Paul Desmarais fut l'un des plus brillants hommes d'affaires du Canada et le premier homme d'affaires canadien-français à connaître une telle notoriété au niveau national et international. Lorsqu'on a eu la chance de connaître ce personnage, on comprend mieux les raisons fondamentales de son énorme succès.

Paul Desmarais connaissait son pays et les pays étrangers, plus intimement que bien d'autres, par les individus qu'il y fréquentait. Son réseau d'amis nationaux et internationaux fut à nul autre pareil et cela dans tous les milieux: affaires, politique, culture, philanthropie. Paul ne m'en voudrait certainement pas de vous révéler ses débuts dans le réseautage, expérience de vie qu'il m'a racontée, avec beaucoup d'humour, lors d'un repas que nous partagions. Ayant décidé de quitter Sudbury pour aller étudier à l'Université d'Ottawa, son père lui dit qu'il devait profiter de son séjour dans cette ville pour se faire des contacts. Ottawa, lui avait-il dit, regorge de gens très importants. 

Arrivé à l'Université d'Ottawa, le jeune Paul réalise rapidement qu'il n'y a pas d'association d'étudiants du Parti progressiste-conservateur dans cette institution. Réunissant quelques amis, il en fonde une et en prend la présidence. Ceci fait, il téléphone au bureau de John Diefenbaker pour l'informer qu'il était le Président de l'Association des étudiants progressistes-conservateurs de l'Université d'Ottawa et qu'il souhaitait rencontrer M. Diefenbaker. Ce qui fut fait et à quelques reprises. 

Un jour, son père venant à Ottawa, l'invite au Château Laurier. Prenant l'ascenseur, ils arrivent face à face avec John Diefenbaker. Ce dernier salue alors chaleureusement le jeune Paul et dit à son père tout le bien qu'il en pensait. Le père fut littéralement estomaqué par la qualité des relations que son fils avait pu nouer en si peu de temps et à un si jeune âge. On comprend alors la suite de l'histoire de cette vie.

Le réseau de Paul Desmarais n'en était pas un d'apparat, mais un réseau d'accès à une vision intime de notre monde, des opportunités qu'il offrait, des pièges qu'il tendait. Il avait donc, en tout temps, une compréhension peu commune de l'état du monde faisant de lui un penseur stratégique dépareillé. Ce fut l'instrument premier de ses succès répétés en affaires. Il fut l'homme du réseautage bien avant le succès de l'Internet. Il fut aussi l'homme de la globalisation avant que le terme soit à la mode. Il comprit, plus rapidement que bien d'autres, les progrès exceptionnels que ferait l'Europe avec le développement de l'Union économique européenne et s'assura que son entreprise en soit parti prenante. Il en fut de même pour la Chine avant que ce pays devienne l'obsession de tous les entrepreneurs.

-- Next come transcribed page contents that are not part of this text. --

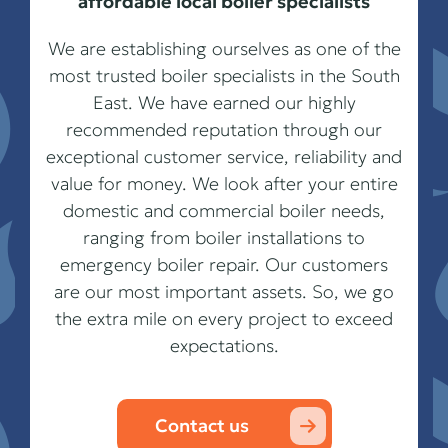
affordable local boiler specialists
We are establishing ourselves as one of the
most trusted boiler specialists in the South
East. We have earned our highly
recommended reputation through our
exceptional customer service, reliability and
value for money. We look after your entire
domestic and commercial boiler needs,
ranging from boiler installations to
emergency boiler repair. Our customers
are our most important assets. So, we go
the extra mile on every project to exceed
expectations.
Contact us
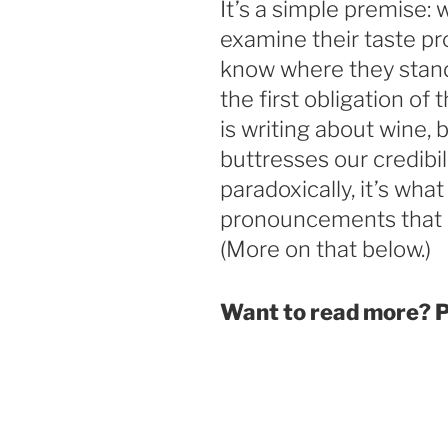
It’s a simple premise: 
examine their taste pro
know where they stand.
the first obligation of 
is writing about wine, b
buttresses our credibi
paradoxically, it’s wh
pronouncements that 
(More on that below.)
Want to read more? 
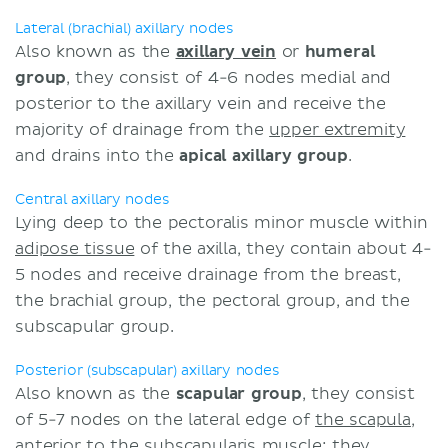
Lateral (brachial) axillary nodes
Also known as the
axillary vein
or
humeral
group
, they consist of 4-6 nodes medial and
posterior to the axillary vein and receive the
majority of drainage from the
upper extremity
and drains into the
apical axillary group
.
Central axillary nodes
Lying deep to the pectoralis minor muscle within
adipose tissue
of the axilla, they contain about 4-
5 nodes and receive drainage from the breast,
the brachial group, the pectoral group, and the
subscapular group.
Posterior (subscapular) axillary nodes
Also known as the
scapular
group
, they consist
of 5-7 nodes on the lateral edge of
the scapula
,
anterior to the
subscapularis muscle
; they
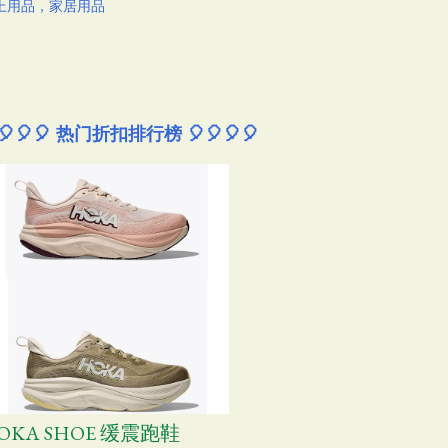
上用品，家居用品
🎈🎈🎈 热门折扣排行榜 🎈🎈🎈🎈
OKA SHOE 缓震跑鞋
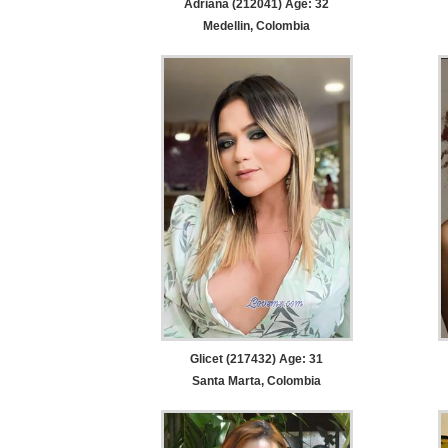
Adriana (212041) Age: 32
Medellin, Colombia
Glicet (217432) Age: 31
Santa Marta, Colombia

Ce visionnaire fut aussi en précurseur en matière de philanthropie dans le Québec francophone. Les mondes de la culture, de l'éducation et de la santé ont directement profité de sa grande générosité et indirectement de l'effet de débordement que son comportement philanthropique a eu sur la collectivité francophone. Pour avoir, comme recteur, mené la grande campagne de souscription de l'Université de Montréal en 2000, j'ai pu constater à quel point Paul Desmarais avait créé une culture nouvelle de philanthropie au sein du milieu des affaires francophone du Québec.

J'ai eu le privilège de rencontrer Paul Desmarais à plusieurs reprises et de bénéficier, je crois, de son amitié et de sa confiance. Je garde un souvenir ému de cet homme d'écoute, de ce visionnaire, de cet être simple, généreux et affectueux. Je me souviendrai toujours des premiers mots qu'il prononçait lorsqu'il me téléphonait: «Qu'est-ce que tu fais, là, Robert?»